13. Cross-Zone Load Balancing
Metric Name: CrossZoneLoadBalancing
Cross-zone load balancing is an ELB feature that distributes incoming traffic evenly across all registered instances in all availability zones enabled for the load balancer. Even traffic distribution ensures that each instance receives a balanced share of the workload, regardless of its availability zone.
Monitoring the Cross-Zone Load Balancing metric provides insights into the distribution of traffic across instances and helps ensure that the load balancer effectively utilizes all available resources.

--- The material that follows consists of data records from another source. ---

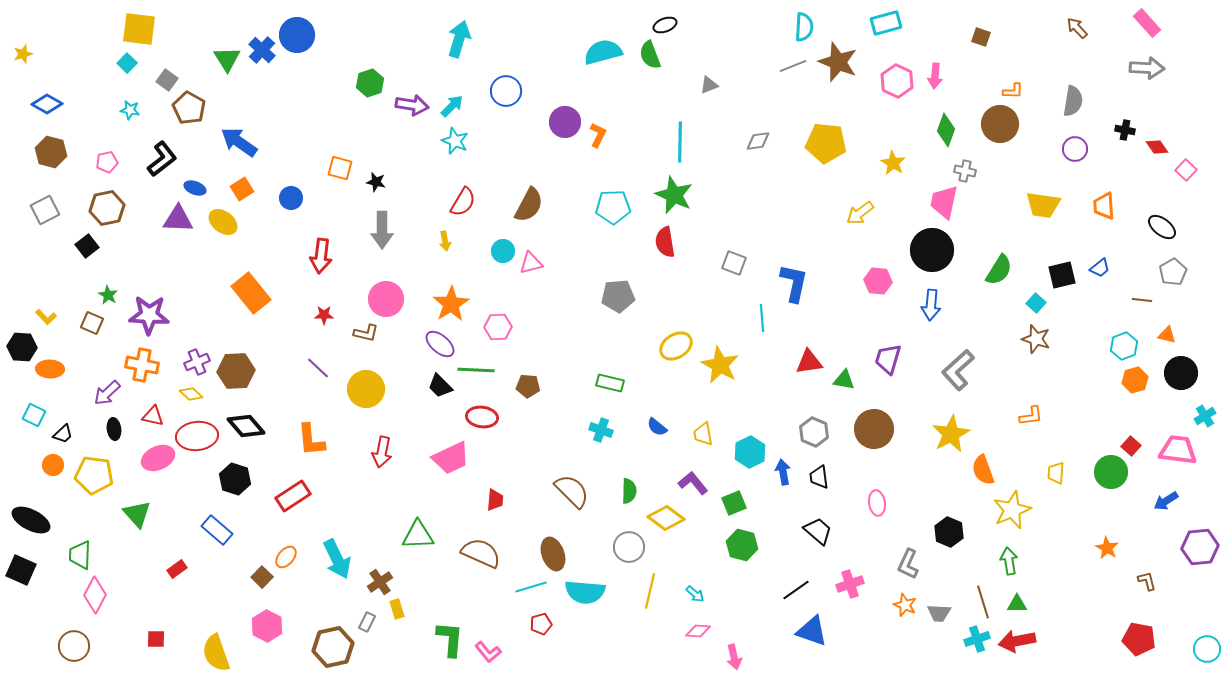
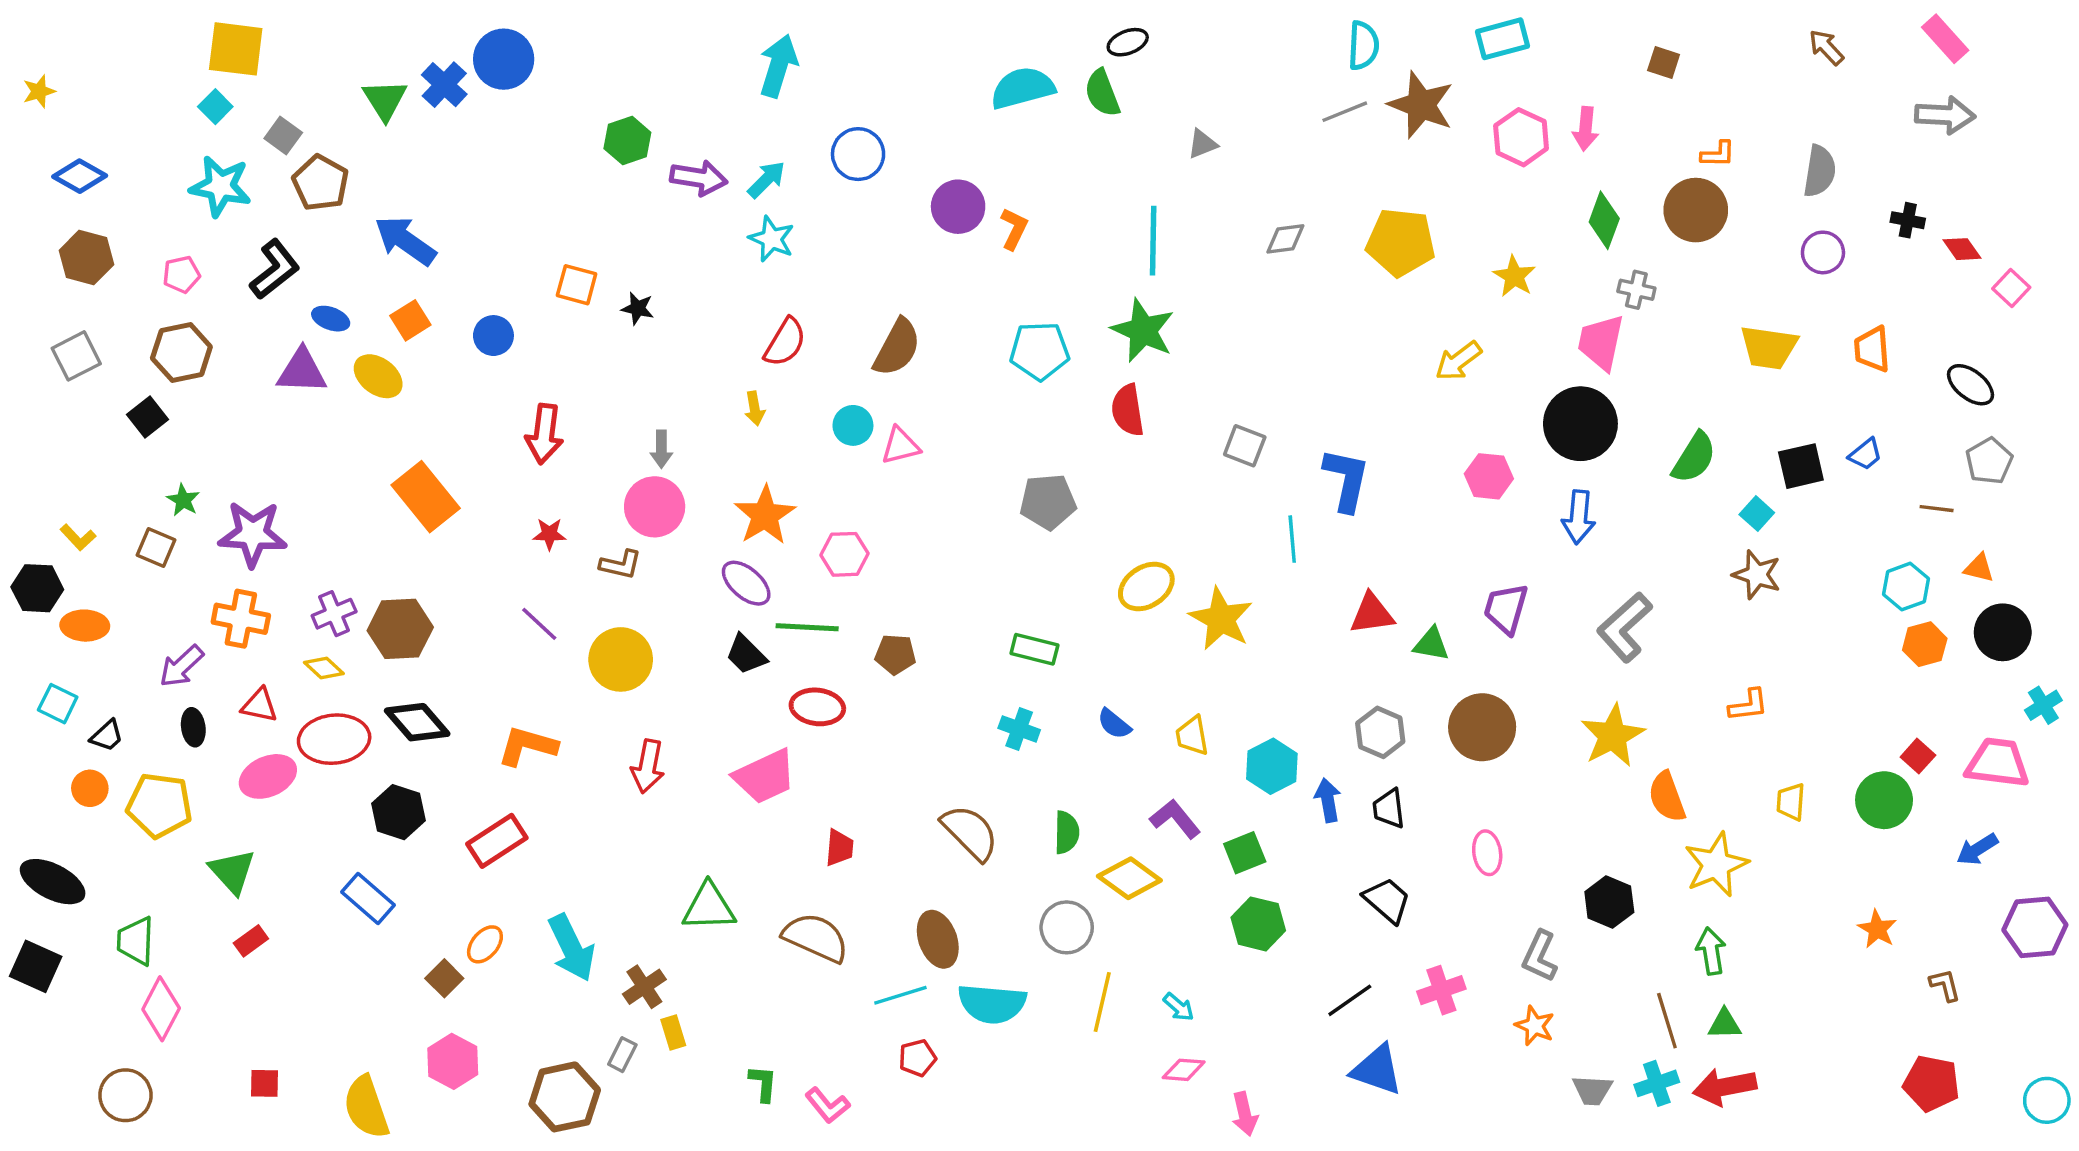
cyan star: (130, 110) -> (220, 186), size x1.8
gray arrow: (382, 230) -> (661, 449), moved, size x0.6
orange L-shape: (311, 440) -> (527, 746), turned 111
red rectangle: (177, 569) -> (251, 941), moved
gray trapezoid: (939, 613) -> (1592, 1090), moved
green L-shape: (450, 639) -> (763, 1083), size x0.6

14. HTTP(S) Request Count per Target
Metric Name: RequestCount_per_Target
HTTP(S) Request Count per Target is a metric that measures the number of HTTP or HTTPS requests forwarded by the ELB to each registered target, such as Amazon EC2 instances or containers. This metric helps monitor the distribution of traffic among backend targets and identify potential hotspots or underutilized resources.
With the HTTP(S) Request Count per Target analysis, administrators can optimize resource allocation, scale instances as needed, and ensure efficient handling of incoming requests, ultimately improving application performance and user experience.
15. Connection Draining
Metric Name: ConnectionDraining
Connection Draining ensures the instances can complete in-flight requests before terminating. It helps the load balancer gradually shift traffic away from unhealthy instances during scale-in events or instances' terminations.

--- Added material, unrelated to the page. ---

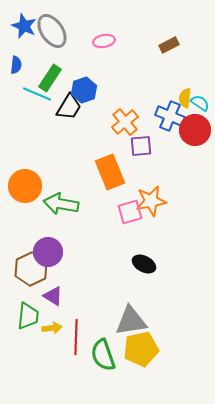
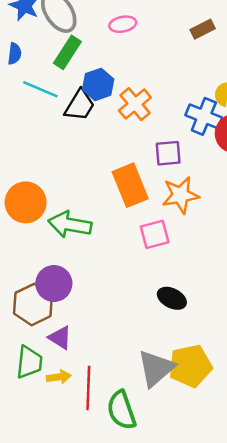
green rectangle: (50, 78) -> (67, 52), moved
orange cross: (125, 122) -> (135, 104), moved
orange star: (151, 201) -> (180, 195), moved
gray triangle: (131, 321) -> (156, 368), turned -32
yellow pentagon: (141, 349) -> (190, 366), moved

Monitoring the status and efficiency ensures smooth transitions at instance terminations without disrupting the running user sessions and maintains application availability and reliability.
Why Monitor ELB Metrics?
There are several reasons why ELB metrics should be monitored. Among these reasons are:
- Ensuring high availability by detecting unhealthy instances
- Aiding in performance tuning by identifying bottlenecks
- Optimizing costs by understanding traffic patterns in detail
- Verifying that resources are functioning correctly
- Compliance, especially for applications hosted on AWS
With ELB, you can make sure that an application hosted on AWS is robust, secure, scalable, and cost-efficient. Monitoring the key metrics can help you supervise the technical aspects of application deployment and align operational performance with your business objectives.
Conclusion
Amazon Elastic Load Balancer is a crucial component for high availability and reliability in cloud-based applications. Effective monitoring of various metrics on ELB, coupled with real-time analytics, drastically improves application performance and, with time, increases user experience.

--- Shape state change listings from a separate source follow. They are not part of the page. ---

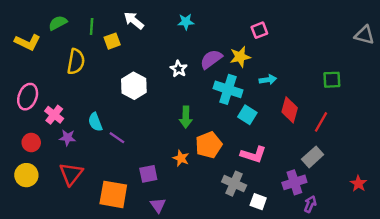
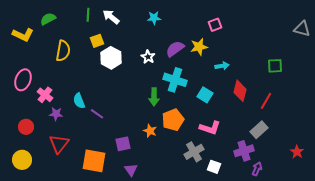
green line: (92, 27) -> (88, 15), moved
yellow square: (112, 41) -> (97, 41), moved
white hexagon: (134, 86) -> (111, 58), moved
cyan cross: (228, 89) -> (175, 80), moved
red circle: (31, 142) -> (26, 127), moved
yellow circle: (26, 175) -> (22, 160), moved
gray cross: (234, 184) -> (194, 152), turned 36

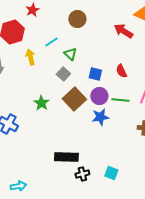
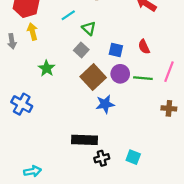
yellow arrow: (30, 57) -> (32, 32), moved
green star: (41, 103) -> (47, 68), moved
blue star: (100, 117) -> (105, 104), moved

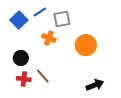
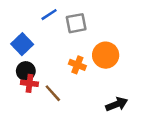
blue square: (19, 20) -> (22, 44), moved
orange cross: (49, 38) -> (77, 65), moved
red cross: (24, 79) -> (29, 83), moved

With careful monitoring of the set vital metrics, organizations can ensure that their infrastructure remains resilient and responsive to the demands placed on it by modern applications.
FAQs on Key Metrics to Monitor on Amazon ELB
What metrics should I monitor on AWS ELB for performance optimization?
Monitoring key performance indicators (KPIs) on the AWS ELB ensures optimal application performance and availability. Start with monitoring latency, which measures the time it takes for the load balancer to respond to each request. High latency can indicate potential bottlenecks or issues in your application's architecture.
Why is it important to monitor error rates on AWS ELB?
Monitoring error rates on AWS ELB is essential for maintaining the reliability and availability of your applications. High error rates may indicate misconfigurations, insufficient capacity, or underlying issues with your application code. Timely detection and resolution of these errors can help prevent service disruptions, improve user experience, and ensure the overall health of your AWS environment.
How can I ensure proper security by monitoring SSL handshake failures on AWS ELB?
Monitoring SSL handshake failures on AWS ELB is crucial for ensuring the security and integrity of data transmitted over encrypted connections. By closely monitoring SSL handshake failures, you can detect potential security threats or misconfigurations in your SSL/TLS setup.